[Page images and extracted text]
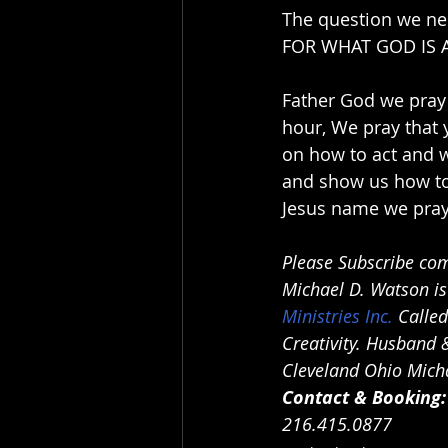
The question we n
FOR WHAT GOD IS 
Father God we pray 
hour, We pray that
on how to act and w
and show us how to 
Jesus name we pray
Please Subscribe com
Michael D. Watson is
Ministries Inc.
 Calle
Creativity. Husband &
Cleveland Ohio Micha
Contact & Booking:
216.415.0877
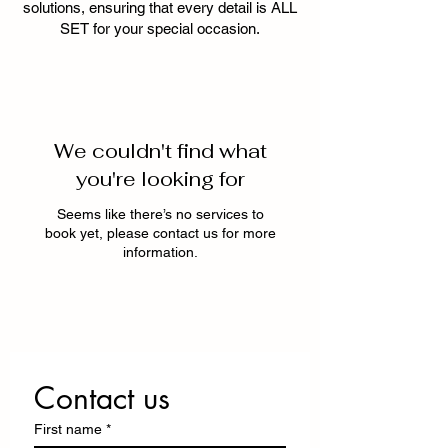
solutions, ensuring that every detail is ALL
SET for your special occasion.
We couldn't find what
you're looking for
Seems like there’s no services to
book yet, please contact us for more
information.
Contact us
First name
*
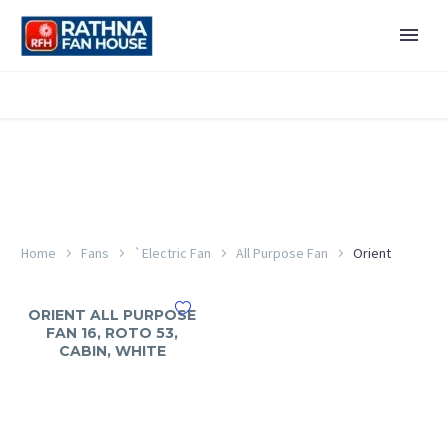
Home
Fans
`Electric Fan
All Purpose Fan
Orient
ORIENT ALL PURPOSE
FAN 16, ROTO 53,
CABIN, WHITE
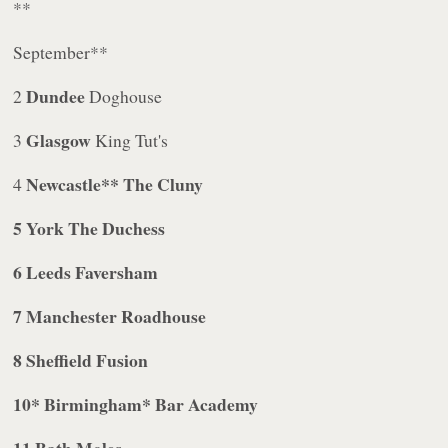
**
September**
Dundee
2
Doghouse
Glasgow
3
King Tut's
Newcastle** The Cluny
4
5
York
The Duchess
6
Leeds
Faversham
7
Manchester
Roadhouse
8
Sheffield
Fusion
10
* Birmingham
* Bar Academy
11
Bath
Moles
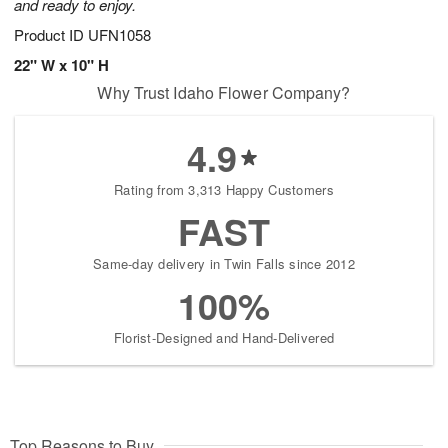
and ready to enjoy.
Product ID
UFN1058
22" W x 10" H
Why Trust Idaho Flower Company?
4.9
Rating from 3,313 Happy Customers
FAST
Same-day delivery in Twin Falls since 2012
100%
Florist-Designed and Hand-Delivered
Top Reasons to Buy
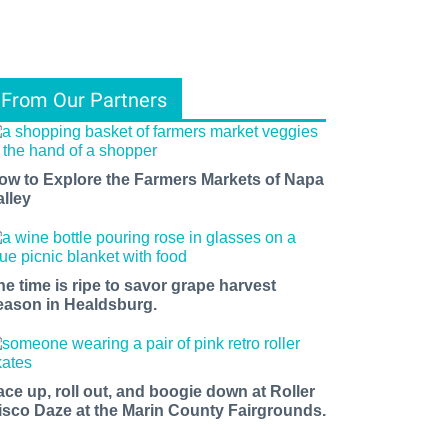
From Our Partners
ow to Explore the Farmers Markets of Napa
alley
he time is ripe to savor grape harvest
eason in Healdsburg.
ace up, roll out, and boogie down at Roller
isco Daze at the Marin County Fairgrounds.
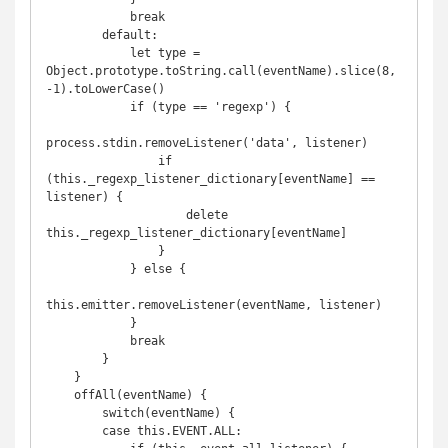
            break

        default:

            let type = 
Object.prototype.toString.call(eventName).slice(8,
-1).toLowerCase()

            if (type == 'regexp') {

process.stdin.removeListener('data', listener)

                if 
(this._regexp_listener_dictionary[eventName] == 
listener) {

                    delete 
this._regexp_listener_dictionary[eventName]

                }

            } else {

this.emitter.removeListener(eventName, listener)

            }

            break

        }

    }

    offAll(eventName) {

        switch(eventName) {

        case this.EVENT.ALL:
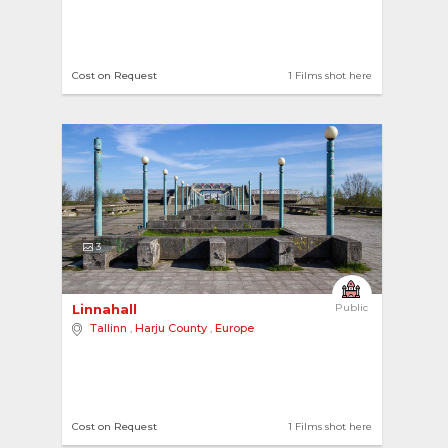
Cost on Request
1 Films shot here
3
Linnahall 
Public
Tallinn
,
Harju County
,
Europe
Cost on Request
1 Films shot here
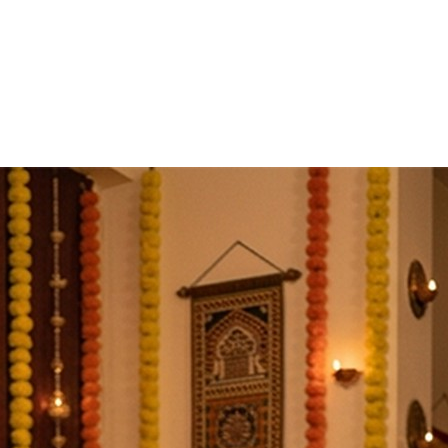
Details
bles arrive from all sides at once. Work stalls, health wave
he devotee's name and gotra, with Vedic mantras and without
Nivaran Puja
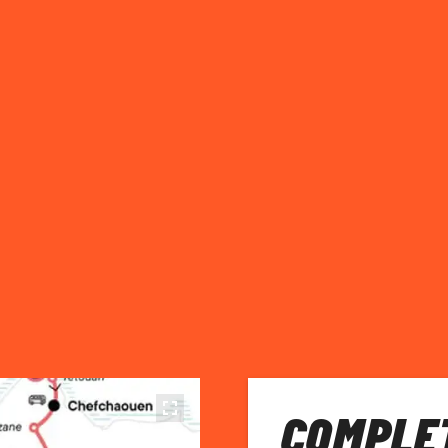
COMPLET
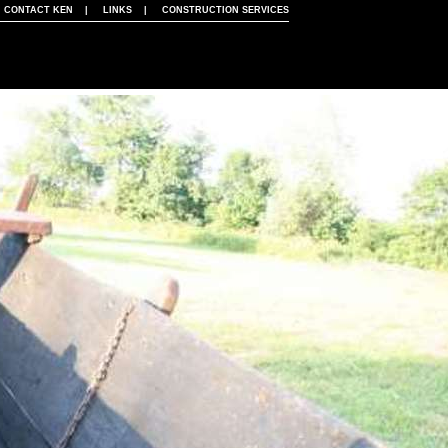
|
CONTACT KEN
|
LINKS
|
CONSTRUCTION SERVICES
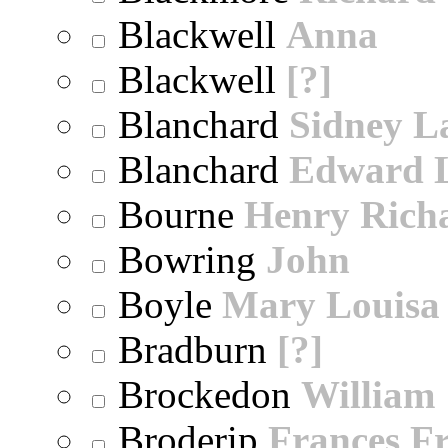
Blackwell
Anna
Blackwell
[?]
Blanchard
Sidney 
Blanchard
Edward 
Bourne
Henry Rich
Bowring
John
Boyle
Mary Louisa
Bradburn
[?]
Brockedon
William
Broderip
Frances Fr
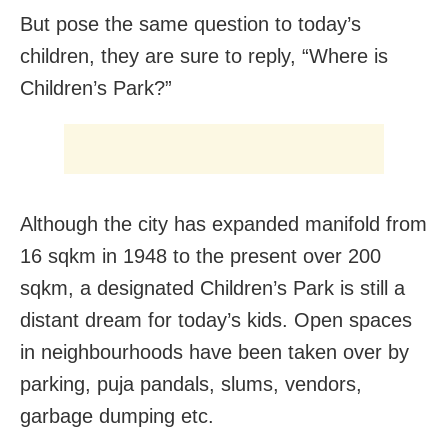
But pose the same question to today’s
children, they are sure to reply, “Where is
Children’s Park?”
Although the city has expanded manifold from
16 sqkm in 1948 to the present over 200
sqkm, a designated Children’s Park is still a
distant dream for today’s kids. Open spaces
in neighbourhoods have been taken over by
parking, puja pandals, slums, vendors,
garbage dumping etc.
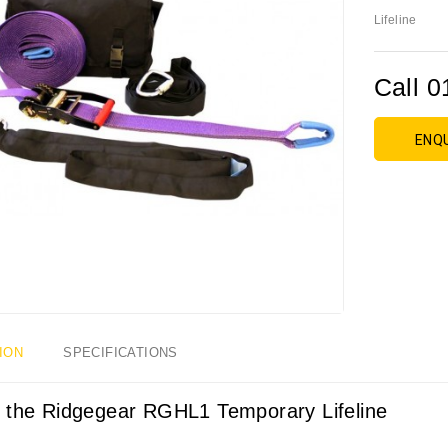
Lifeline
Call 0
ENQ
ION
SPECIFICATIONS
 the Ridgegear RGHL1 Temporary Lifeline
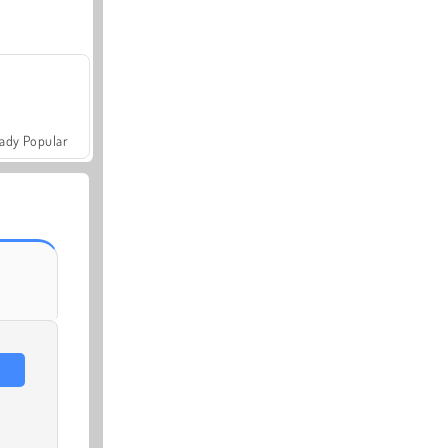
ady Popular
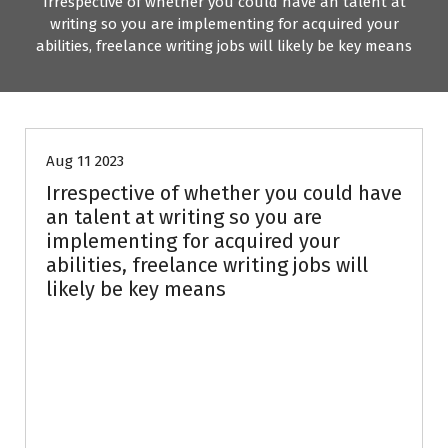
Irrespective of whether you could have an talent at
writing so you are implementing for acquired your
abilities, freelance writing jobs will likely be key means
Uncategorized
Aug 11 2023
Irrespective of whether you could have
an talent at writing so you are
implementing for acquired your
abilities, freelance writing jobs will
likely be key means
Attempting to look
for Freelance
Writing Jobs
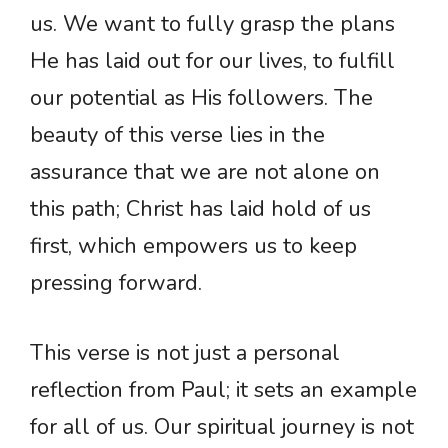
us. We want to fully grasp the plans
He has laid out for our lives, to fulfill
our potential as His followers. The
beauty of this verse lies in the
assurance that we are not alone on
this path; Christ has laid hold of us
first, which empowers us to keep
pressing forward.
This verse is not just a personal
reflection from Paul; it sets an example
for all of us. Our spiritual journey is not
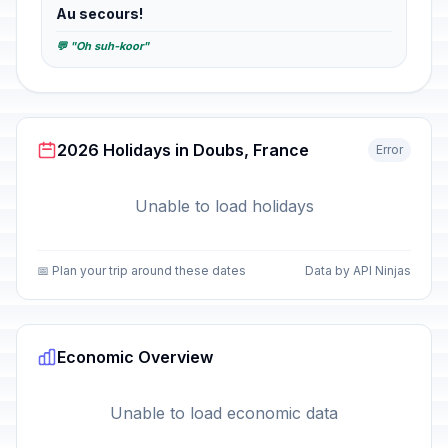
Au secours!
💬 "Oh suh-koor"
2026 Holidays in Doubs, France
Error
Unable to load holidays
📅 Plan your trip around these dates
Data by API Ninjas
Economic Overview
Unable to load economic data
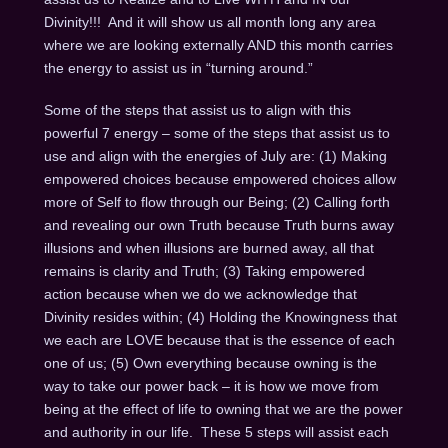
Divinity!!! And it will show us all month long any area
where we are looking externally AND this month carries
the energy to assist us in “turning around.”
Some of the steps that assist us to align with this
powerful 7 energy – some of the steps that assist us to
use and align with the energies of July are: (1) Making
empowered choices because empowered choices allow
more of Self to flow through our Being; (2) Calling forth
and revealing our own Truth because Truth burns away
illusions and when illusions are burned away, all that
remains is clarity and Truth; (3) Taking empowered
action because when we do we acknowledge that
Divinity resides within; (4) Holding the Knowingness that
we each are LOVE because that is the essence of each
one of us; (5) Own everything because owning is the
way to take our power back – it is how we move from
being at the effect of life to owning that we are the power
and authority in our life. These 5 steps will assist each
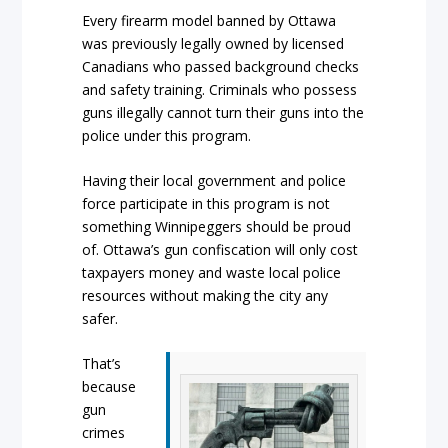
Every firearm model banned by Ottawa
was previously legally owned by licensed
Canadians who passed background checks
and safety training. Criminals who possess
guns illegally cannot turn their guns into the
police under this program.
Having their local government and police
force participate in this program is not
something Winnipeggers should be proud
of. Ottawa’s gun confiscation will only cost
taxpayers money and waste local police
resources without making the city any
safer.
That’s
because
gun
crimes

◆ **Assignment**
Retype the portion of the data above that starts on the line with "He has laid out for our lives, to fulfill" and finishes on the line with "pressing forward.", including both of those lines.

◆ **Written answer**
He has laid out for our lives, to fulfill
our potential as His followers. The
beauty of this verse lies in the
assurance that we are not alone on
this path; Christ has laid hold of us
first, which empowers us to keep
pressing forward.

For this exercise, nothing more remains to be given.